El 2025 marcó la continuación de la crisis económico-financiera que ya veníamos soportando especialmente desde el 2024. La continua alza de precios de toda clase de artículos, la falta de divisas, en especial de dólares americanos, la escasez de combustibles, la pérdida de poder adquisitivo de la moneda, la pérdida de fuentes de trabajo, y una inflación que fue acelerándose, se convirtieron en la “normalidad” del diario vivir. Acompañados de información que reflejaba un deterioro acelerado del País en prácticamente todo tipo de ámbitos.
Fuimos cruelmente “castigados” con las campañas electorales, los dimes y diretes de la política. El 2025, año del Bicentenario de la Patria, pasó con más pena que gloria, y con la performance “desastrosa” del aparato Estatal, en los tres niveles (Nacional, Departamental y Municipal). Un año para el olvido en ese sentido.
Gracias a Dios, en el 2025, los incendios forestales no afectaron grandes extensiones de territorio como en años anteriores. Lo que no amainó fueron los permanentes bloqueos de carreteras. Realmente la fotografía de lo acontecido es para cansar a cualquiera que no tenga la esperanza puesta el nuestro Señor.
Nosotros seguimos en la tarea de expandir el Reino de Dios a través de los diferentes medios que disponemos. Nuestras reuniones generales de cada domingo, los discipulados de cada red, nuestros Grupos de Alcance semanales, la Televisión secular, nuestra TFE la Radio por internet fueron parte de nuestro arsenal.

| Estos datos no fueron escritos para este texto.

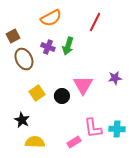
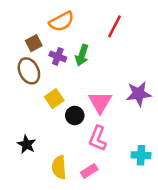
brown square: (13, 36) -> (34, 43), moved
purple star: (115, 78) -> (139, 94), size x1.5
yellow square: (37, 93) -> (54, 99), moved
pink L-shape: (93, 128) -> (98, 138), moved, turned 30
yellow semicircle: (35, 142) -> (59, 167), moved, turned -96

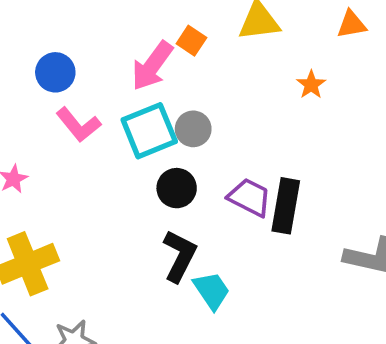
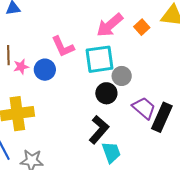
orange square: (191, 41) -> (142, 27), moved
blue circle: (55, 72) -> (45, 70), moved
gray circle: (193, 129) -> (122, 76), moved

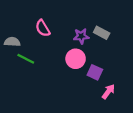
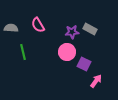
gray semicircle: (12, 42) -> (11, 28), moved
green line: (26, 59) -> (23, 52), turned 49

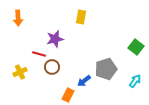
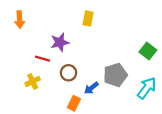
brown circle: (52, 67) -> (68, 73), moved
yellow cross: (20, 72) -> (33, 81), moved
cyan arrow: (135, 81) -> (147, 88), size x1.5

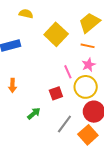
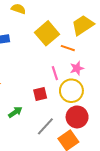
orange line: (88, 46) -> (68, 48), moved

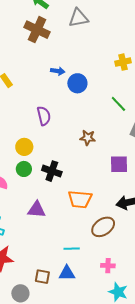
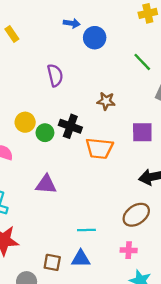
yellow circle: (24, 147) -> (25, 122), moved
green circle: (24, 169) -> (45, 133), moved
black cross: (52, 171) -> (70, 126), moved
orange trapezoid: (80, 199) -> (99, 148), moved
brown ellipse: (103, 227) -> (136, 215), moved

Continuamos equipando a nuevos miembros en la Academia de Obreros, ministramos en los Encuentros, tuvimos Talleres de la Visión y Lanzamiento de Líderes. Realizamos bautismos masivos, así como vigilias. Llevamos adelante campamentos de edificación relacional y compañerismo, donde los jóvenes pudieron celebrar a nuestro Señor, recibir ministración y a la vez compartir sanas competencias.
En cuanto a Eventos, destacamos la realización de FLIABOOK con la participación de los pastores Eric e Idalid Jacquit quienes vinieron desde México trayendo un mensaje para enriquecer a la familia. Junto con ellos participó también en la alabanza su hijo Titus, ministro recién graduado de Portland Bible College.
La red de Juveniles, Holy Youth, tuvieron un campamento muy particular a mediados de año ya que contaron con la ministración de Titus Jacquit, un joven valor con un mensaje fresco de bendición.
Las mujeres de la iglesia se reunieron en el ya habitual “Como la Miel” en Mayo y Noviembre y celebraron al Señor solo como ellas saben hacerlo.
La Red de Jóvenes primordialmente estuvo muy activa proyectando películas con mensaje cristiano, las que tuvieron una buena acogida y concurrencia.
El CLEM siguió en su labor de equipar a los hermanos de la Iglesia con dos periodos de clases, este año tuvimos dos graduados que cumplieron con toda la currícula.
Tuvimos en dos ocasiones noches de Alabanza y Adoración. Fueron siete grupos de Alabanza de la Casa estuvieron ministrando en cada ocasión.
A fines de Noviembre recibimos la visita de los Prs. Alberto y Silvia Salcedo, quienes ministraron en los servicios dominicales de Torre Fuerte, junto con ellos llegaron los componentes de la agrupación musical EK, quienes estuvieron a cargo de la alabanza en los tres servicios de ese domingo. Fue una ocasión muy especial.
TFE la Radio siguió en el proceso de consolidar los diferentes programas que tiene, tanto en el ámbito de la edificación, así como en materia de información y opinión dando pasos sostenidos, buscando posicionar el mensaje de la Casa, así como estrechando la interrelación con los hermanos.
Con la mirada puesta en nuestro Salvador pedimos que Dios bendiga Bolivia. Dios bendiga a cada hermano que se congrega en Torre Fuerte, Mi Casa.